Calculate the accuracy, the precision, the recall and the F1-score.

---

# PyTorch

You have your training data, which are 2000 images of size 320x240 with 3 color channels in a tensor `t` with shape `(2000,320,240,3)`

* You are using a regular, fully connected feed-forward neural network, with 320x240x3 = 230400 inputs. How can you change the shape of your tensor to work with this network?

* How can you get a tensor that (only!) contains the red channel (first channel) of the first pixel (x=0, y=0) of each image?

---

# PyTorch

Draw the neural network corresponding to this pytorch code. Clearly note the activation function of each layer!

```Python
class MysteryNet(torch.nn.Module):
    def __init__(self):
        super(TwoLayerNet, self).__init__()
        self.lin1 = torch.nn.Linear(3, 5)
        self.lin2 = torch.nn.Linear(5, 2)
        
        self.af1 = torch.nn.Sigmoid()
        self.af2 = torch.nn.Softmax()
    def forward(self, x):
        h = self.lin1(x)
        h = self.af1(h)
        h = self.lin2(h)
        return self.af2(h)
```

---

# PyTorch

What are the five steps a typical training loop in PyTorch has to perform in each iteration?

---

# GANs

What is a GAN?

How does it work?

---

# GANs

You are training a GAN to produce pictures of cats, but all output images are the same. Briefly explain, why this could happen.

---

# Deep Q Learning

Briefly explain the idea behind Deep Q Learning: How are we changing classical Q-learning?

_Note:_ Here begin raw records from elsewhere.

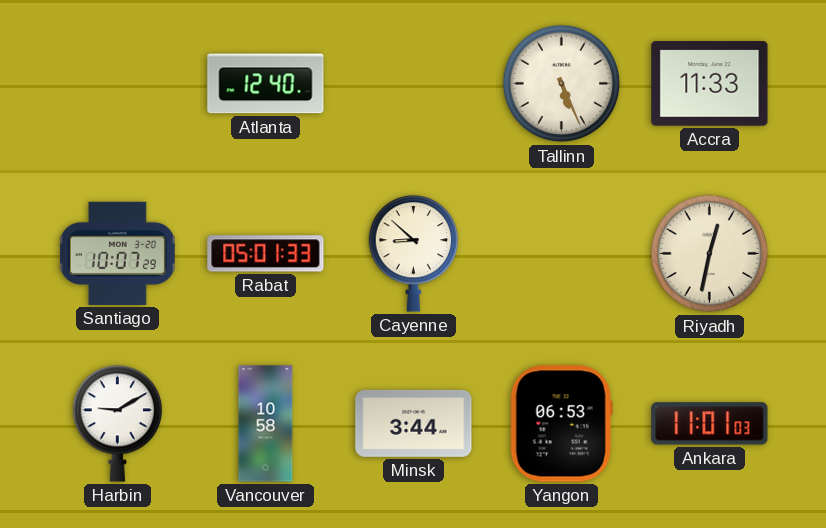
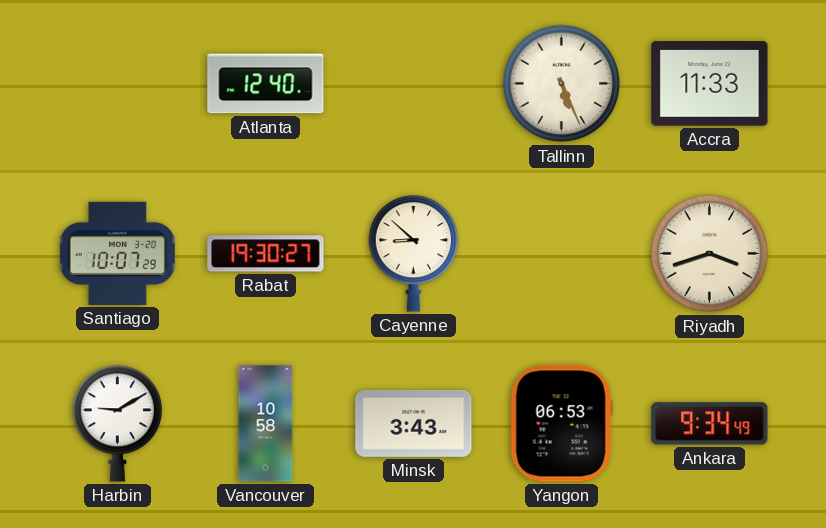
Rabat: 05:01 -> 19:30
Riyadh: 12:32 -> 3:42
Minsk: 3:44 -> 3:43
Ankara: 11:01 -> 9:34
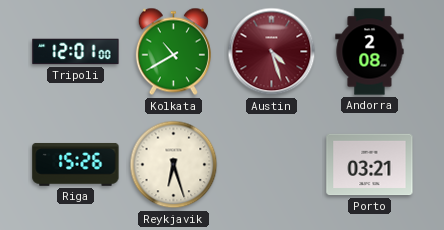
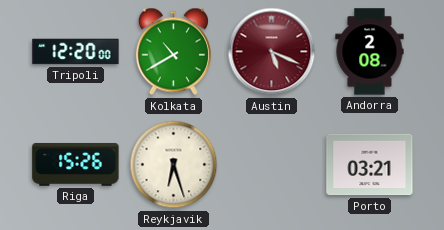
Tripoli: 12:01 -> 12:20
Austin: 4:27 -> 5:19
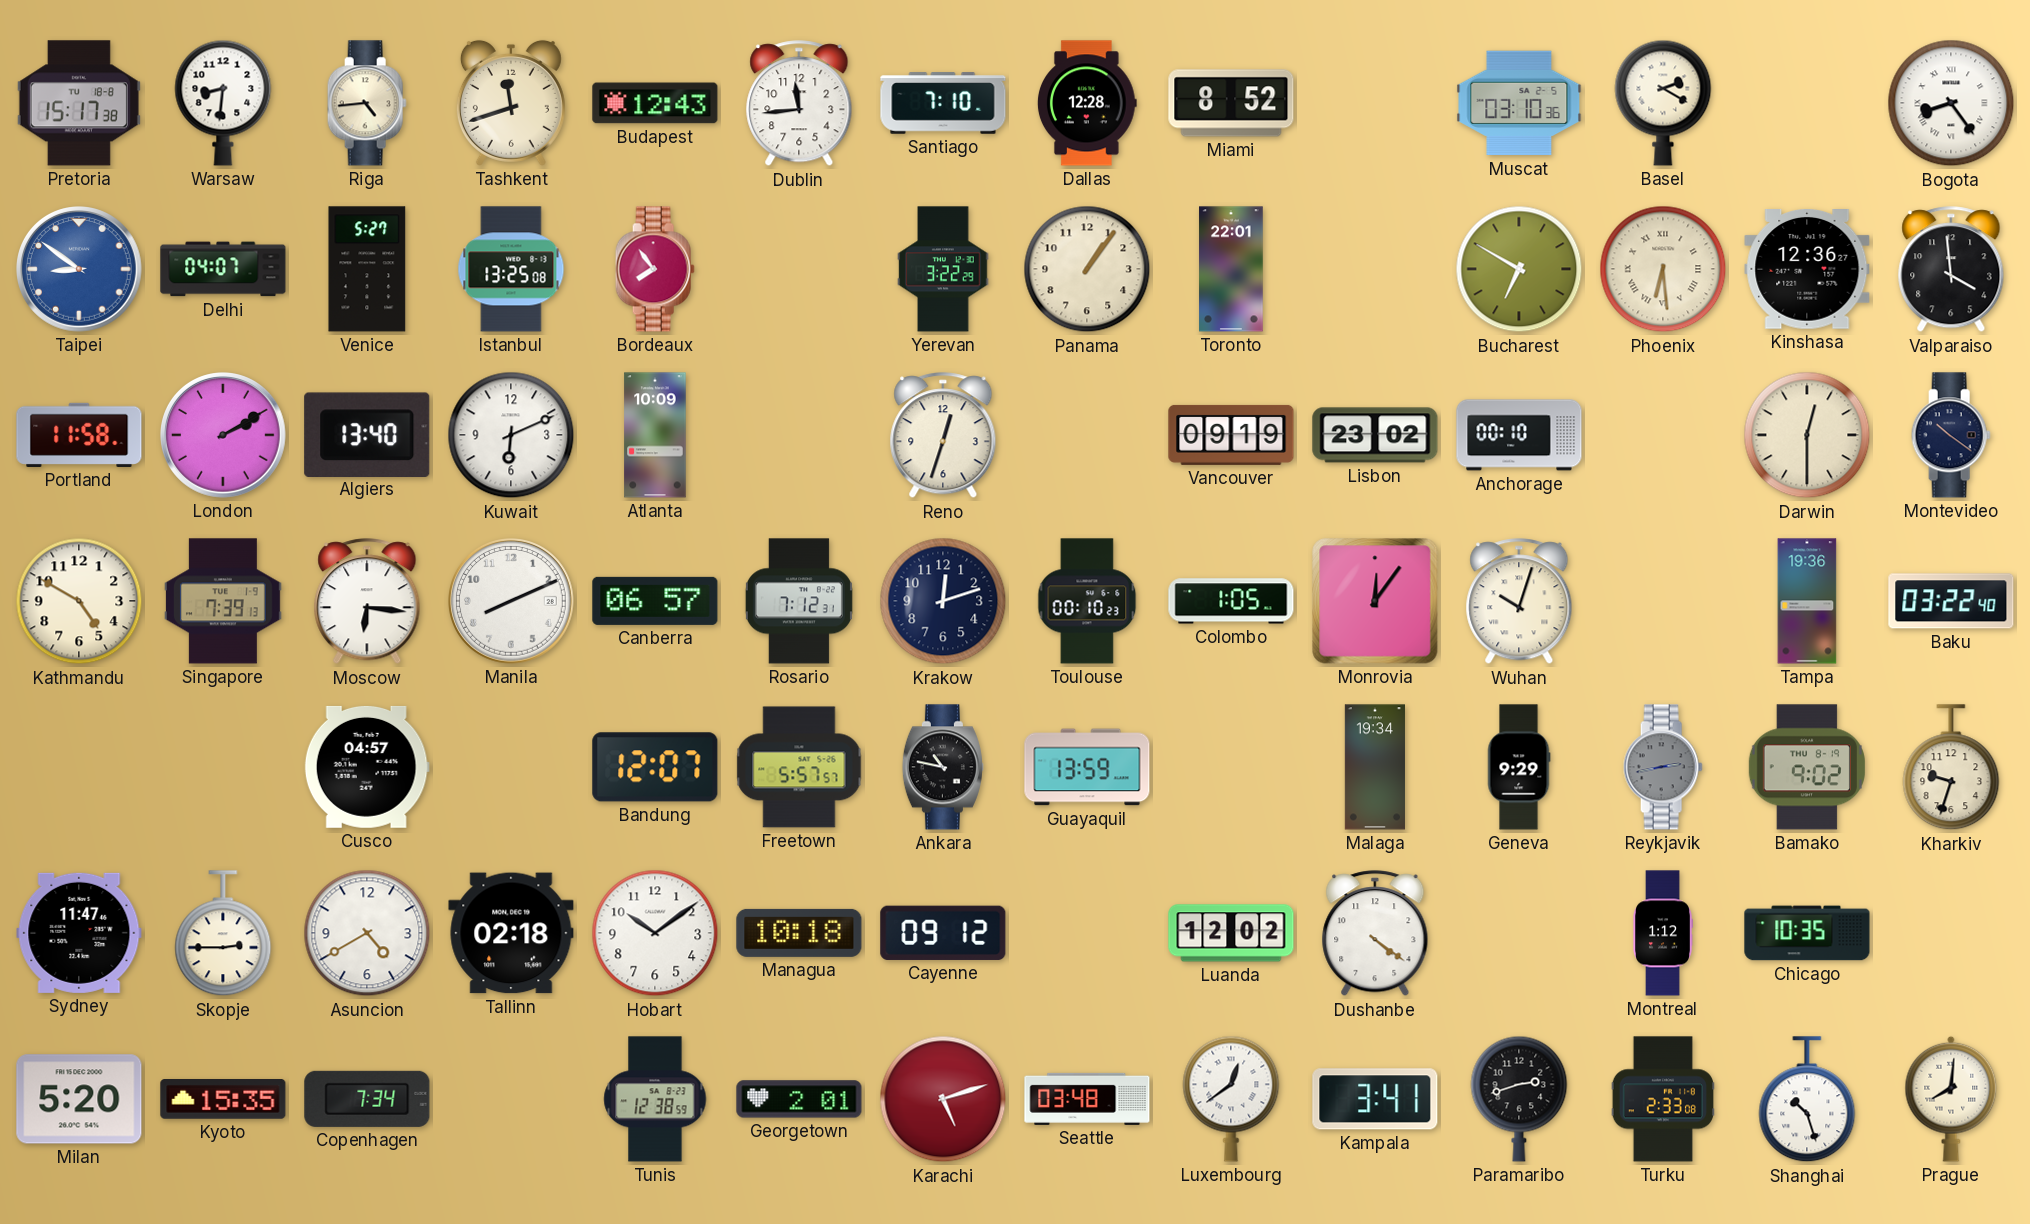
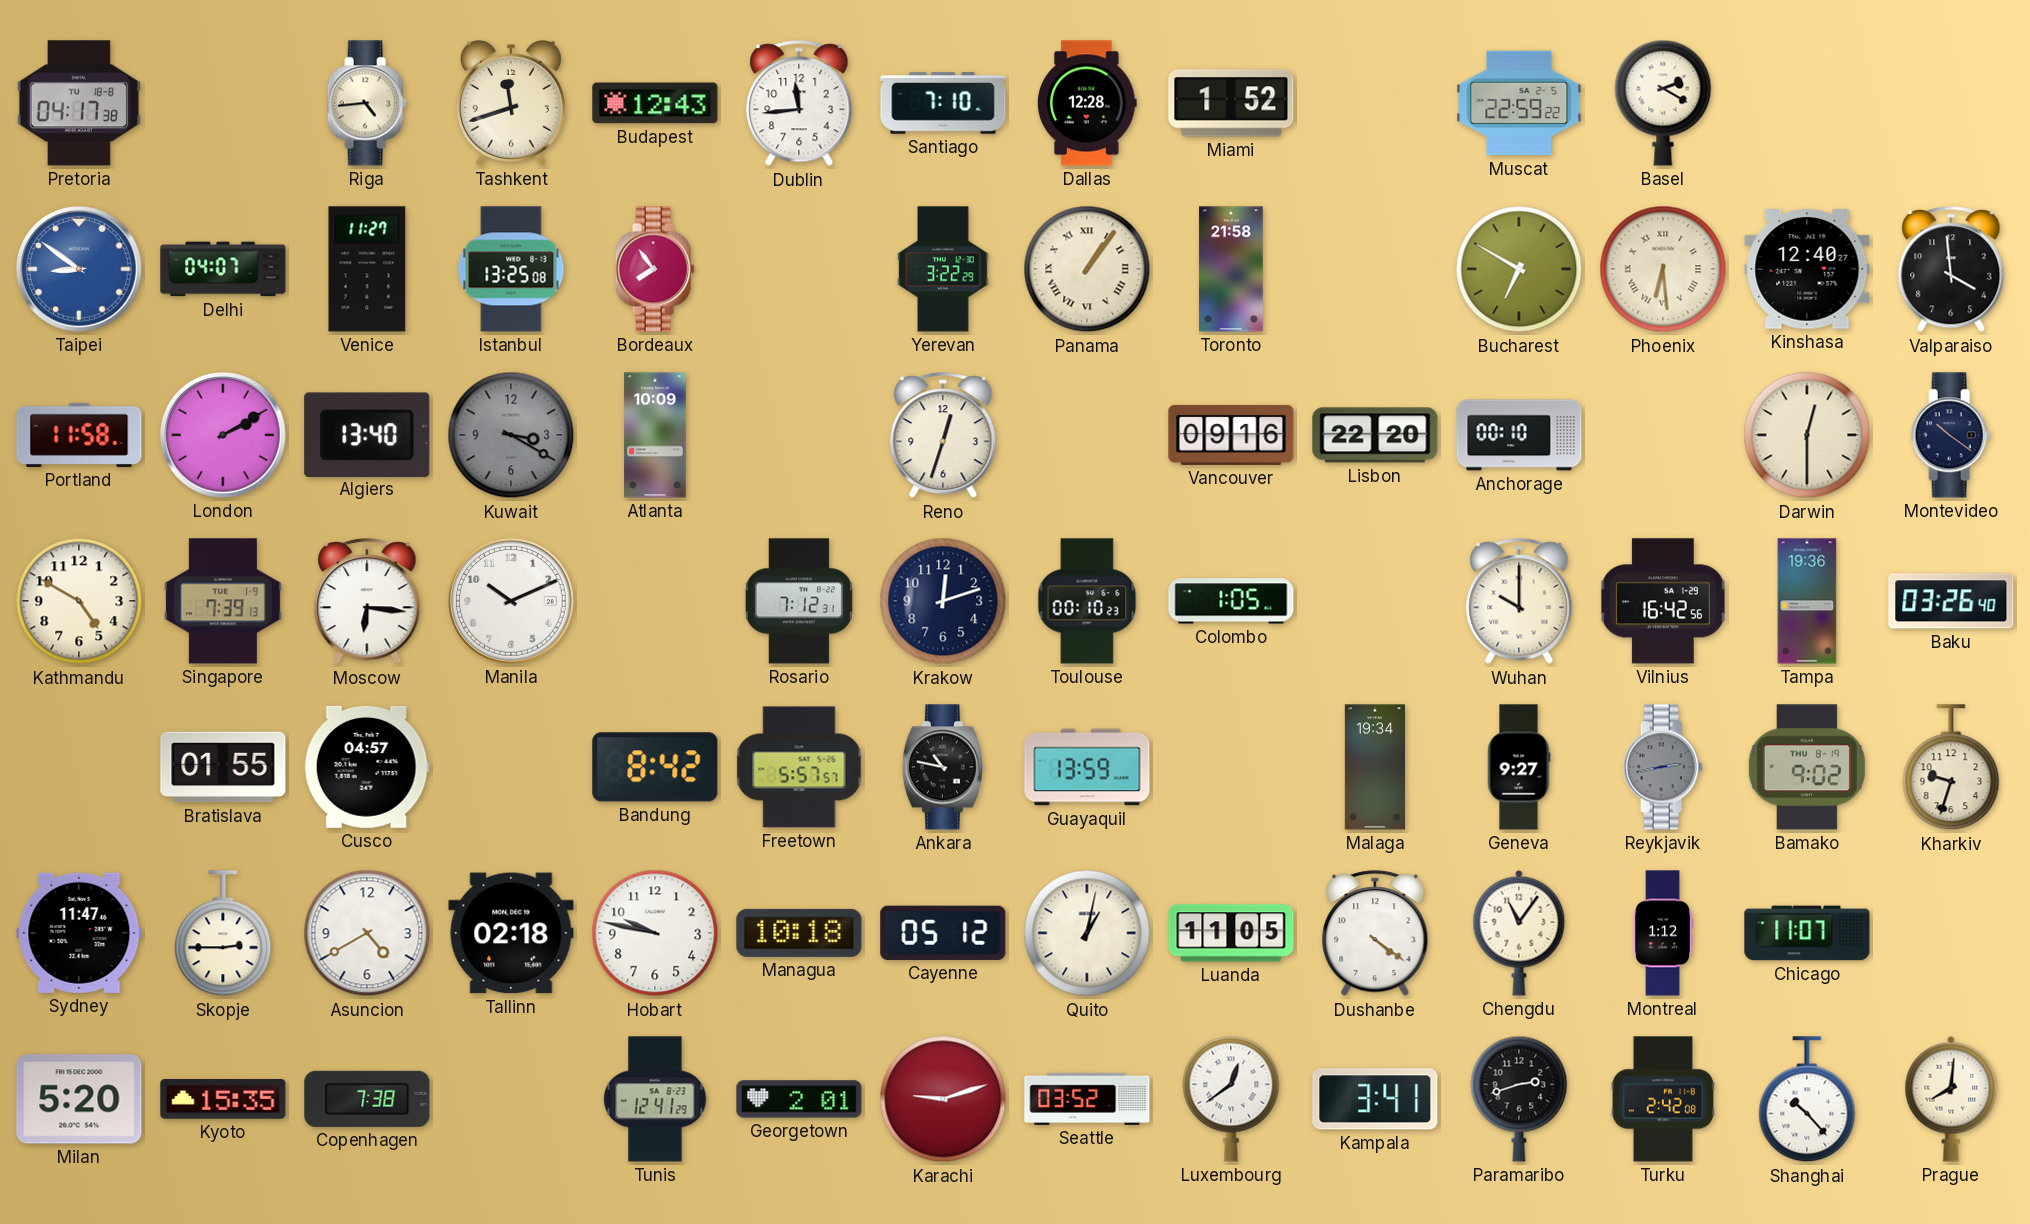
Pretoria: 15:17 -> 04:17
Warsaw: 8:31 -> none
Miami: 8:52 -> 1:52
Muscat: 03:10 -> 22:59
Bogota: 8:24 -> none
Venice: 5:27 -> 11:27
Panama numerals: Arabic -> Roman
Toronto: 22:01 -> 21:58
Kinshasa: 12:36 -> 12:40
Kuwait: 6:11 -> 3:20
Kuwait dial: white -> grey
Vancouver: 09:19 -> 09:16
Lisbon: 23:02 -> 22:20
Manila: 8:11 -> 10:11
Canberra: 06:57 -> none
Monrovia: 12:06 -> none
Wuhan: 10:03 -> 10:00
Vilnius: none -> 16:42
Baku: 03:22 -> 03:26
Bratislava: none -> 01:55
Bandung: 12:07 -> 8:42
Geneva: 9:29 -> 9:27
Hobart: 10:09 -> 9:47
Cayenne: 09:12 -> 05:12
Quito: none -> 1:02
Luanda: 12:02 -> 11:05
Chengdu: none -> 11:06
Chicago: 10:35 -> 11:07
Copenhagen: 7:34 -> 7:38
Tunis: 12:38 -> 12:41
Karachi: 5:12 -> 9:12
Seattle: 03:48 -> 03:52
Turku: 2:33 -> 2:42
Shanghai: 10:27 -> 10:23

Why do we use *two* neural networks?

---

# Ethical Considerations

G. Rind R. is the CEO of a startup that wants to make a dating app targeted at gay people. He offers to pay you 100 000 USD for a machine learning system that takes people's facebook pictures to predict if they are gay.

Briefly discuss ethical and legal concerns you have about this assignment.